→ **WHAT YOU HAVE TO DO**
No pictures go in the copy; everything else in the records below must be output exactly.

[DATA SHOWN Boundary: Start]

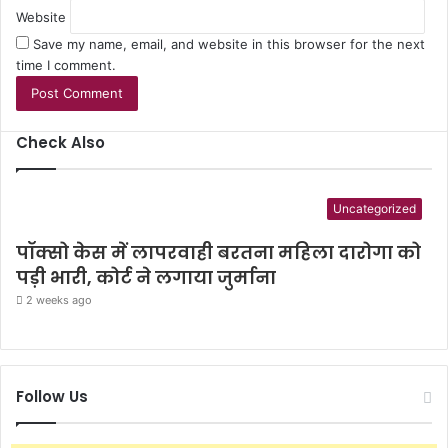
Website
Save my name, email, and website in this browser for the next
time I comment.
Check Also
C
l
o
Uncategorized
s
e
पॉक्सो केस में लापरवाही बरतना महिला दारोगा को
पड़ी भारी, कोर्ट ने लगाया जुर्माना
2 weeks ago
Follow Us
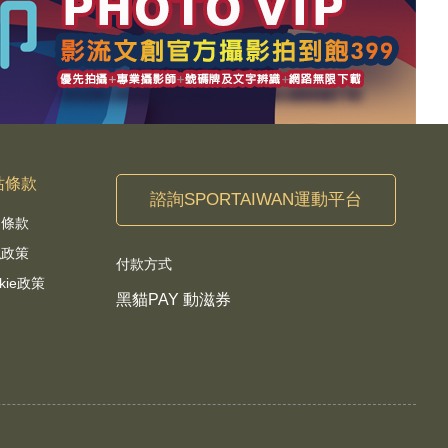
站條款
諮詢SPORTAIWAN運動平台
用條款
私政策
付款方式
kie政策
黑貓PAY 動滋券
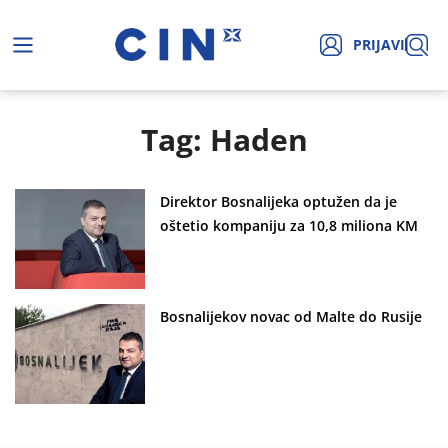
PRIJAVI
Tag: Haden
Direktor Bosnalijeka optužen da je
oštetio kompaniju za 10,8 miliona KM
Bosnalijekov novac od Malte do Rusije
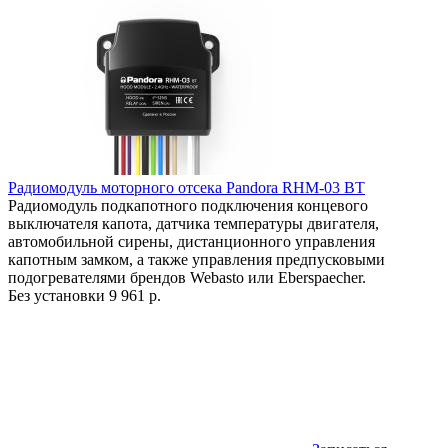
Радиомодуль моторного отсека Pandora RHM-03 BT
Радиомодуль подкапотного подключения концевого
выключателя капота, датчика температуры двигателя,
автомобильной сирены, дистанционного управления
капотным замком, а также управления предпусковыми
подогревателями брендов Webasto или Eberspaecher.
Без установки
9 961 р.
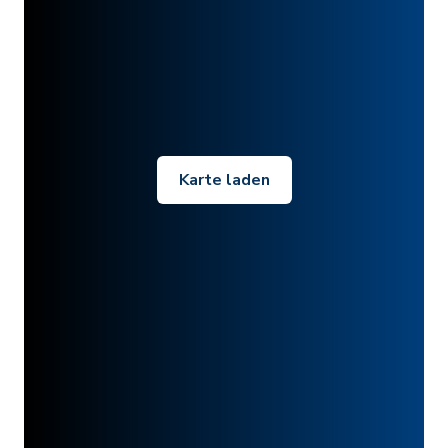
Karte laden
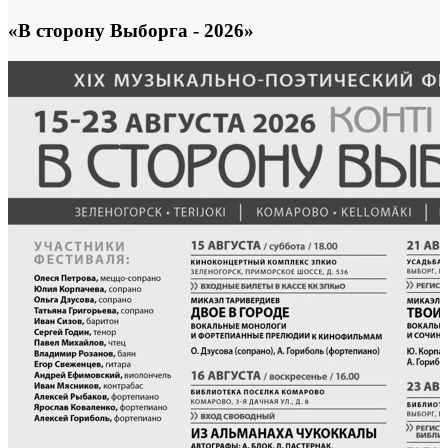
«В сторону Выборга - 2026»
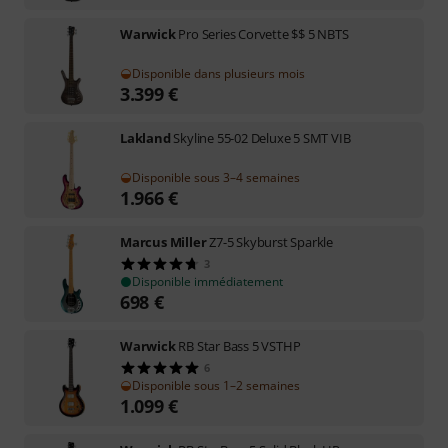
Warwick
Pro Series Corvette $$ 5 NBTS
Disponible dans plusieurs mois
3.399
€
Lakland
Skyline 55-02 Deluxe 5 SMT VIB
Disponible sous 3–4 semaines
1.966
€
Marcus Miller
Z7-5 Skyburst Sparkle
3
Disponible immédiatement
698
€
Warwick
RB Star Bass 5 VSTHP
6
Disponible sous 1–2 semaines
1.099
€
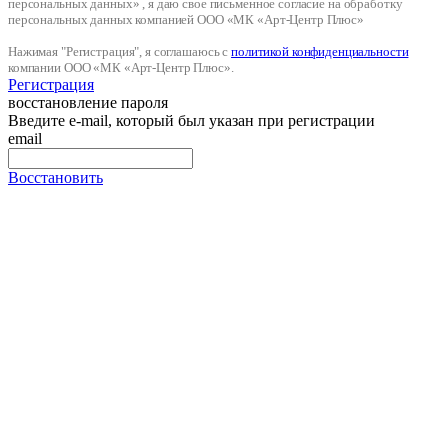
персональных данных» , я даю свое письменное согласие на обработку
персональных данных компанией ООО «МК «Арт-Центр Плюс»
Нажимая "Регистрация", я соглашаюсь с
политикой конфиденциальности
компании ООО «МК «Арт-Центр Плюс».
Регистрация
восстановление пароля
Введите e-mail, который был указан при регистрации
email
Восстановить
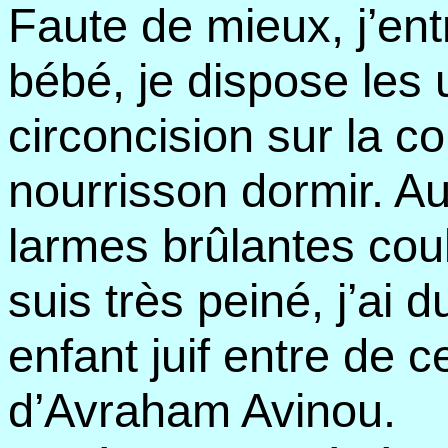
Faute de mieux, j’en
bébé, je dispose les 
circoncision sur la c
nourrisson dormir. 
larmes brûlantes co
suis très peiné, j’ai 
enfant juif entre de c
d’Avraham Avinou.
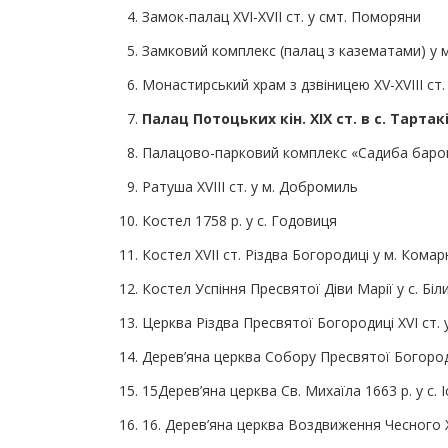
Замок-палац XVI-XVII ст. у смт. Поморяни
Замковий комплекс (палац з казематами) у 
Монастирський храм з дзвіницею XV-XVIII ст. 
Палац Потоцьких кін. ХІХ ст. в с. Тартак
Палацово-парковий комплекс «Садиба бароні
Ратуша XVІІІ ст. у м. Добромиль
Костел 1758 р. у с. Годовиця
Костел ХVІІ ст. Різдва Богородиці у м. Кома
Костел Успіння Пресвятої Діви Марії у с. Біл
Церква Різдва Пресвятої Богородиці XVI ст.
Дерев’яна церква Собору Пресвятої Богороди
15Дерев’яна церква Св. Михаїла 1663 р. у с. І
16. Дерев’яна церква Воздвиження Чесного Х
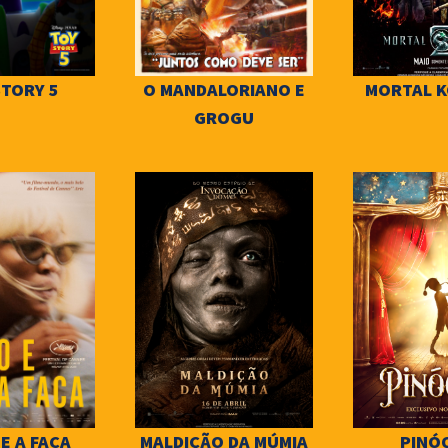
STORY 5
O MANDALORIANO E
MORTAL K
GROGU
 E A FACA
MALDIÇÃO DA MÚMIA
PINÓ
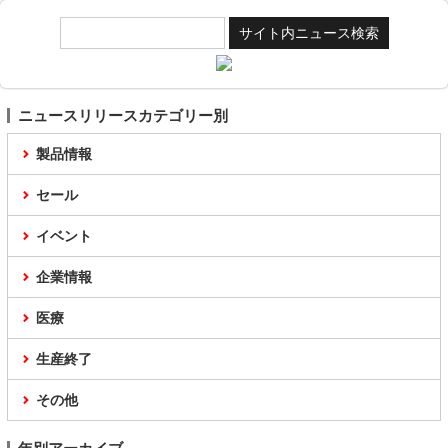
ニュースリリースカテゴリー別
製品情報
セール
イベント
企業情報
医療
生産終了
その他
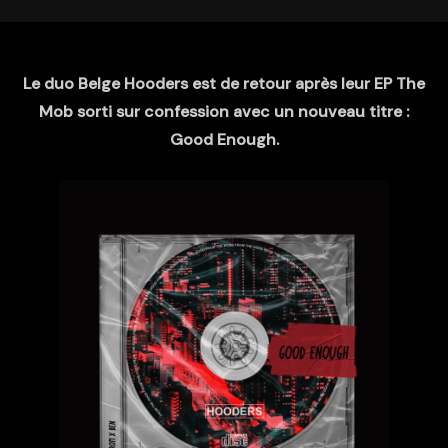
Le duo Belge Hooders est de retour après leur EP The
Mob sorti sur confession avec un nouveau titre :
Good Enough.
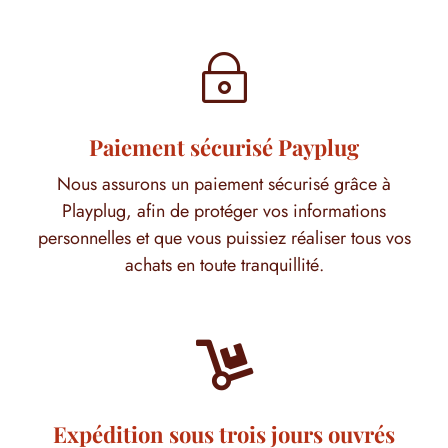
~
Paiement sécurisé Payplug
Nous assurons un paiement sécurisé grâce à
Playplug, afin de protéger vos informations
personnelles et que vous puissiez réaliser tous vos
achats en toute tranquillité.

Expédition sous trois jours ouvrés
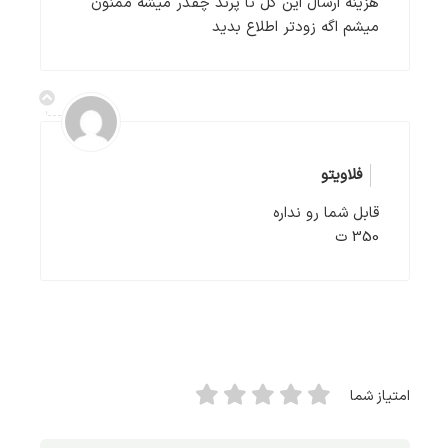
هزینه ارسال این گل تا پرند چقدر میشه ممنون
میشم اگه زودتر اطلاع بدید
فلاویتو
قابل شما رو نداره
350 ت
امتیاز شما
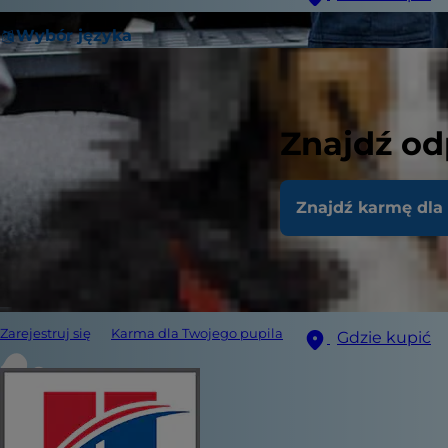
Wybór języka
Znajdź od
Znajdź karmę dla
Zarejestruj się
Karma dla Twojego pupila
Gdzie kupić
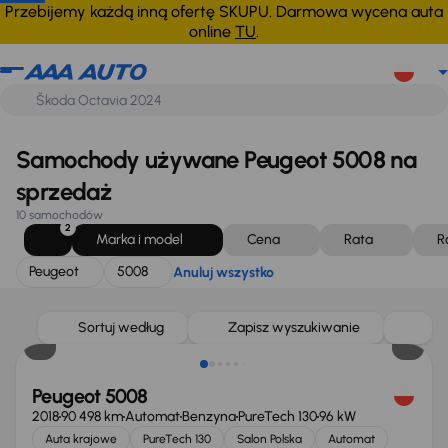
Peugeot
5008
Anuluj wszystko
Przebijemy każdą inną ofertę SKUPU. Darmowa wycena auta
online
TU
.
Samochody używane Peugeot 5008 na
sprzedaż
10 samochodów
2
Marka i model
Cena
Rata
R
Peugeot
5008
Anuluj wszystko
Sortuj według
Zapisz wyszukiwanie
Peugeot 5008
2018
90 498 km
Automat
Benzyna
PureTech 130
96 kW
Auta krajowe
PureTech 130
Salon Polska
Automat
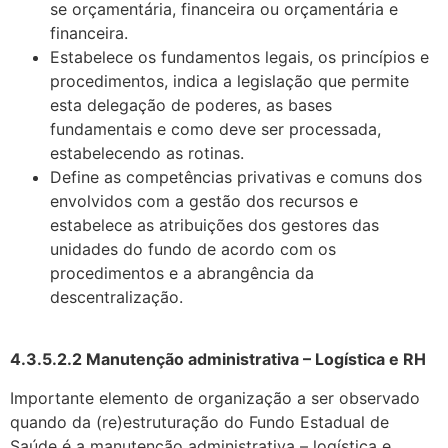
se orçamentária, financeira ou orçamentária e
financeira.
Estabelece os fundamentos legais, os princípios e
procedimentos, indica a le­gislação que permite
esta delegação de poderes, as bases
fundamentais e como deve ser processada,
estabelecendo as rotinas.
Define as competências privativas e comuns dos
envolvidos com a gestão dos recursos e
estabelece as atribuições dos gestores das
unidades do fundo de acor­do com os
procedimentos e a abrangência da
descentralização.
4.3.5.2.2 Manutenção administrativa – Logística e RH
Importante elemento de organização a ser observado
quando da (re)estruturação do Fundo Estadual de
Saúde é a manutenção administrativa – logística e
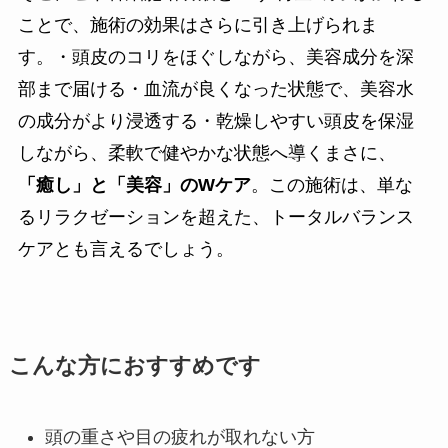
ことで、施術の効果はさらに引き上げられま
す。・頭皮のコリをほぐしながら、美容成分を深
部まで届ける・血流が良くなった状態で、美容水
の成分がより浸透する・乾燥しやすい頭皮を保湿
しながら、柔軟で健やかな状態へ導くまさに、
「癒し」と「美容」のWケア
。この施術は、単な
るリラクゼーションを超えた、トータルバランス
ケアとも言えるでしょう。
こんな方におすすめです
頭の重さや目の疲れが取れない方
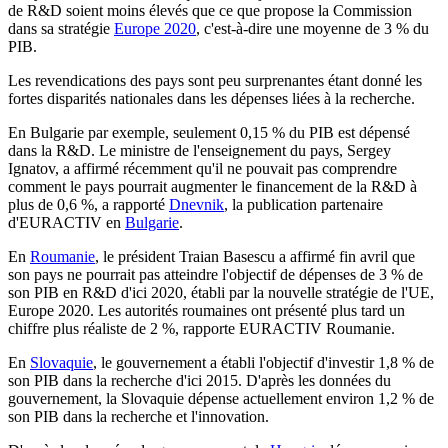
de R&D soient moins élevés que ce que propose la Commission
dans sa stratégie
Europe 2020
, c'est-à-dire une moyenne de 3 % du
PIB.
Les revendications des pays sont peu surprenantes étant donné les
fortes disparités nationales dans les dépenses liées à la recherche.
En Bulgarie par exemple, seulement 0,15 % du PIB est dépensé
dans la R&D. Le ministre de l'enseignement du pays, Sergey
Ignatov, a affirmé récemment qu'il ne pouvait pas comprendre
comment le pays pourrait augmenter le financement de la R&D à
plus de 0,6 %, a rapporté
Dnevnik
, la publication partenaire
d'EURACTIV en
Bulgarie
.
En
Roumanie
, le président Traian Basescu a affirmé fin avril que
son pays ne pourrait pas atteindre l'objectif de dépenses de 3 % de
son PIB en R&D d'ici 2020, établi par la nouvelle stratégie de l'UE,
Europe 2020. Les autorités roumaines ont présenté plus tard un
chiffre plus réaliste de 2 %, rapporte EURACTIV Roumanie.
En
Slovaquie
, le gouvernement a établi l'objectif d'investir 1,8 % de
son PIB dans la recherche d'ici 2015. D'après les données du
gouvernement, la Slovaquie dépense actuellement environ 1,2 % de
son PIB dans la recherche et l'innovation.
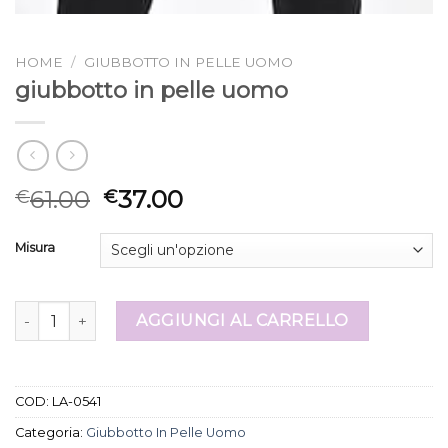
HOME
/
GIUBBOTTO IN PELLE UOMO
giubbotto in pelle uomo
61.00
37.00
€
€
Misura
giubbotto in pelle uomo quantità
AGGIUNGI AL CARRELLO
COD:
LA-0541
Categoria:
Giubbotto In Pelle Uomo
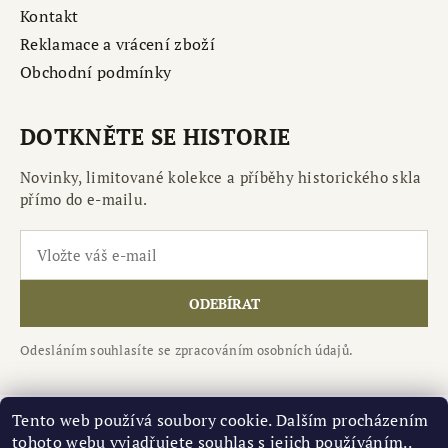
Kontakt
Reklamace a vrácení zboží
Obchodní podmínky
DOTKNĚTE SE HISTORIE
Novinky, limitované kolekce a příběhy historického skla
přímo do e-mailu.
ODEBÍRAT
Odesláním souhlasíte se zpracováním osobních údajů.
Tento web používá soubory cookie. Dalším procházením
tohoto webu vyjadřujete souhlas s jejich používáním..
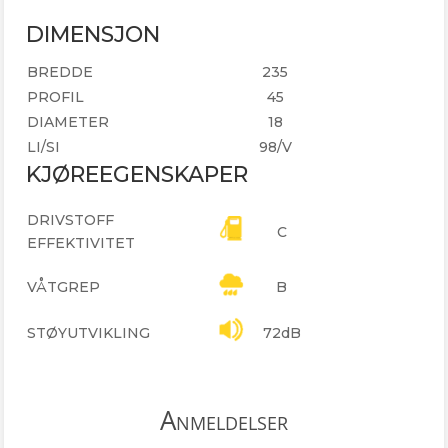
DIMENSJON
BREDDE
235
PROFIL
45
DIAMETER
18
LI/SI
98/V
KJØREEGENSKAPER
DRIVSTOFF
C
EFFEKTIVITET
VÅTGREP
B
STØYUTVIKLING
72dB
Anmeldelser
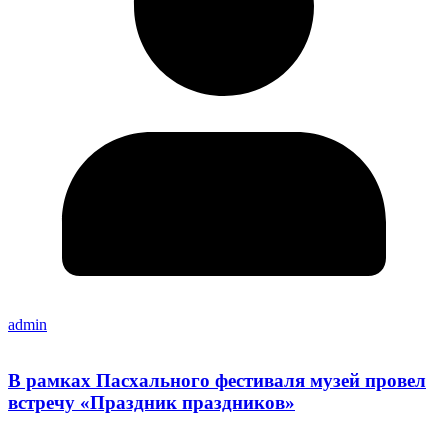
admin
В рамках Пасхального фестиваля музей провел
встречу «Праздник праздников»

[DATA SHOWN Boundary: End]

→ **RESULT BELOW**
Website
Save my name, email, and website in this browser for the next
time I comment.
Check Also
C
l
o
Uncategorized
s
e
पॉक्सो केस में लापरवाही बरतना महिला दारोगा को
पड़ी भारी, कोर्ट ने लगाया जुर्माना
2 weeks ago
Follow Us
站條款
諮詢SPORTAIWAN運動平台
用條款
私政策
付款方式
kie政策
黑貓PAY 動滋券
PRIJAVI
Tag: Haden
Direktor Bosnalijeka optužen da je
oštetio kompaniju za 10,8 miliona KM
Bosnalijekov novac od Malte do Rusije
Радиомодуль моторного отсека Pandora RHM-03 BT
Радиомодуль подкапотного подключения концевого
выключателя капота, датчика температуры двигателя,
автомобильной сирены, дистанционного управления
капотным замком, а также управления предпусковыми
подогревателями брендов Webasto или Eberspaecher.
Без установки
9 961 р.
Karte laden
«В сторону Выборга - 2026»
Warwick
Pro Series Corvette $$ 5 NBTS
Disponible dans plusieurs mois
3.399
€
Lakland
Skyline 55-02 Deluxe 5 SMT VIB
Disponible sous 3–4 semaines
1.966
€
Marcus Miller
Z7-5 Skyburst Sparkle
3
Disponible immédiatement
698
€
Warwick
RB Star Bass 5 VSTHP
6
Disponible sous 1–2 semaines
1.099
€
персональных данных» , я даю свое письменное согласие на обработку
персональных данных компанией ООО «МК «Арт-Центр Плюс»
Нажимая "Регистрация", я соглашаюсь с
политикой конфиденциальности
компании ООО «МК «Арт-Центр Плюс».
Регистрация
восстановление пароля
Введите e-mail, который был указан при регистрации
email
Восстановить
Faute de mieux, j’en
bébé, je dispose les 
circoncision sur la c
nourrisson dormir. 
larmes brûlantes co
suis très peiné, j’ai 
enfant juif entre de c
d’Avraham Avinou.
Замок-палац XVI-XVII ст. у смт. Поморяни
Замковий комплекс (палац з казематами) у 
Монастирський храм з дзвіницею XV-XVIII ст. 
Палац Потоцьких кін. ХІХ ст. в с. Тартак
Палацово-парковий комплекс «Садиба бароні
Ратуша XVІІІ ст. у м. Добромиль
Костел 1758 р. у с. Годовиця
Костел ХVІІ ст. Різдва Богородиці у м. Кома
Костел Успіння Пресвятої Діви Марії у с. Біл
Церква Різдва Пресвятої Богородиці XVI ст.
Дерев’яна церква Собору Пресвятої Богороди
15Дерев’яна церква Св. Михаїла 1663 р. у с. І
16. Дерев’яна церква Воздвиження Чесного Х
STORY 5
O MANDALORIANO E
MORTAL K
GROGU
 E A FACA
MALDIÇÃO DA MÚMIA
PINÓ
ニュースリリースカテゴリー別
製品情報
セール
イベント
企業情報
医療
生産終了
その他
Le duo Belge Hooders est de retour après leur EP The
Mob sorti sur confession avec un nouveau titre :
Good Enough.
~
Paiement sécurisé Payplug
Nous assurons un paiement sécurisé grâce à
Playplug, afin de protéger vos informations
personnelles et que vous puissiez réaliser tous vos
achats en toute tranquillité.

Expédition sous trois jours ouvrés
هزینه ارسال این گل تا پرند چقدر میشه ممنون
میشم اگه زودتر اطلاع بدید
فلاویتو
قابل شما رو نداره
350 ت
امتیاز شما
Wybór języka
Znajdź od
Znajdź karmę dla
Zarejestruj się
Karma dla Twojego pupila
Gdzie kupić
Peugeot
5008
Anuluj wszystko
Przebijemy każdą inną ofertę SKUPU. Darmowa wycena auta
online
TU
.
Samochody używane Peugeot 5008 na
sprzedaż
10 samochodów
2
Marka i model
Cena
Rata
R
Peugeot
5008
Anuluj wszystko
Sortuj według
Zapisz wyszukiwanie
Peugeot 5008
2018
90 498 km
Automat
Benzyna
PureTech 130
96 kW
Auta krajowe
PureTech 130
Salon Polska
Automat
se orçamentária, financeira ou orçamentária e
financeira.
Estabelece os fundamentos legais, os princípios e
procedimentos, indica a le­gislação que permite
esta delegação de poderes, as bases
fundamentais e como deve ser processada,
estabelecendo as rotinas.
Define as competências privativas e comuns dos
envolvidos com a gestão dos recursos e
estabelece as atribuições dos gestores das
unidades do fundo de acor­do com os
procedimentos e a abrangência da
descentralização.
4.3.5.2.2 Manutenção administrativa – Logística e RH
Importante elemento de organização a ser observado
quando da (re)estruturação do Fundo Estadual de
Saúde é a manutenção administrativa – logística e
ことで、施術の効果はさらに引き上げられま
す。・頭皮のコリをほぐしながら、美容成分を深
部まで届ける・血流が良くなった状態で、美容水
の成分がより浸透する・乾燥しやすい頭皮を保湿
しながら、柔軟で健やかな状態へ導くまさに、
「癒し」と「美容」のWケア
。この施術は、単な
るリラクゼーションを超えた、トータルバランス
ケアとも言えるでしょう。
こんな方におすすめです
頭の重さや目の疲れが取れない方
de R&D soient moins élevés que ce que propose la Commission
dans sa stratégie
Europe 2020
, c'est-à-dire une moyenne de 3 % du
PIB.
Les revendications des pays sont peu surprenantes étant donné les
fortes disparités nationales dans les dépenses liées à la recherche.
En Bulgarie par exemple, seulement 0,15 % du PIB est dépensé
dans la R&D. Le ministre de l'enseignement du pays, Sergey
Ignatov, a affirmé récemment qu'il ne pouvait pas comprendre
comment le pays pourrait augmenter le financement de la R&D à
plus de 0,6 %, a rapporté
Dnevnik
, la publication partenaire
d'EURACTIV en
Bulgarie
.
En
Roumanie
, le président Traian Basescu a affirmé fin avril que
son pays ne pourrait pas atteindre l'objectif de dépenses de 3 % de
son PIB en R&D d'ici 2020, établi par la nouvelle stratégie de l'UE,
Europe 2020. Les autorités roumaines ont présenté plus tard un
chiffre plus réaliste de 2 %, rapporte EURACTIV Roumanie.
En
Slovaquie
, le gouvernement a établi l'objectif d'investir 1,8 % de
son PIB dans la recherche d'ici 2015. D'après les données du
gouvernement, la Slovaquie dépense actuellement environ 1,2 % de
son PIB dans la recherche et l'innovation.
HOME
/
GIUBBOTTO IN PELLE UOMO
giubbotto in pelle uomo
61.00
37.00
€
€
Misura
giubbotto in pelle uomo quantità
AGGIUNGI AL CARRELLO
COD:
LA-0541
Categoria:
Giubbotto In Pelle Uomo
Kontakt
Reklamace a vrácení zboží
Obchodní podmínky
DOTKNĚTE SE HISTORIE
Novinky, limitované kolekce a příběhy historického skla
přímo do e-mailu.
ODEBÍRAT
Odesláním souhlasíte se zpracováním osobních údajů.
Tento web používá soubory cookie. Dalším procházením
tohoto webu vyjadřujete souhlas s jejich používáním..
DIMENSJON
BREDDE
235
PROFIL
45
DIAMETER
18
LI/SI
98/V
KJØREEGENSKAPER
DRIVSTOFF
C
EFFEKTIVITET
VÅTGREP
B
STØYUTVIKLING
72dB
Anmeldelser
admin
В рамках Пасхального фестиваля музей провел
встречу «Праздник праздников»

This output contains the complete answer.